TASK BRIEF:
Leaving out every picture, retype the lines below from the top through the one that contains "установи́вшаяся температу́ра —".

Stored data entries:
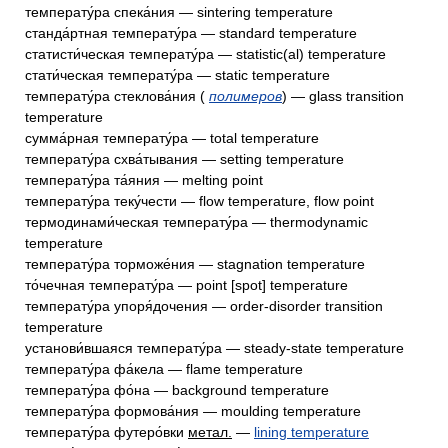
температу́ра спека́ния — sintering temperature
станда́ртная температу́ра — standard temperature
статисти́ческая температу́ра — statistic(al) temperature
стати́ческая температу́ра — static temperature
температу́ра стеклова́ния (
полимеров
) — glass transition
temperature
сумма́рная температу́ра — total temperature
температу́ра схва́тывания — setting temperature
температу́ра та́яния — melting point
температу́ра теку́чести — flow temperature, flow point
термодинами́ческая температу́ра — thermodynamic
temperature
температу́ра торможе́ния — stagnation temperature
то́чечная температу́ра — point [spot] temperature
температу́ра упоря́дочения — order-disorder transition
temperature
установи́вшаяся температу́ра — steady-state temperature
температу́ра фа́кела — flame temperature
температу́ра фо́на — background temperature
температу́ра формова́ния — moulding temperature
температу́ра футеро́вки
метал.
—
lining temperature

PROBLEM SOLUTION:
температу́ра спека́ния — sintering temperature
станда́ртная температу́ра — standard temperature
статисти́ческая температу́ра — statistic(al) temperature
стати́ческая температу́ра — static temperature
температу́ра стеклова́ния (
полимеров
) — glass transition
temperature
сумма́рная температу́ра — total temperature
температу́ра схва́тывания — setting temperature
температу́ра та́яния — melting point
температу́ра теку́чести — flow temperature, flow point
термодинами́ческая температу́ра — thermodynamic
temperature
температу́ра торможе́ния — stagnation temperature
то́чечная температу́ра — point [spot] temperature
температу́ра упоря́дочения — order-disorder transition
temperature
установи́вшаяся температу́ра — steady-state temperature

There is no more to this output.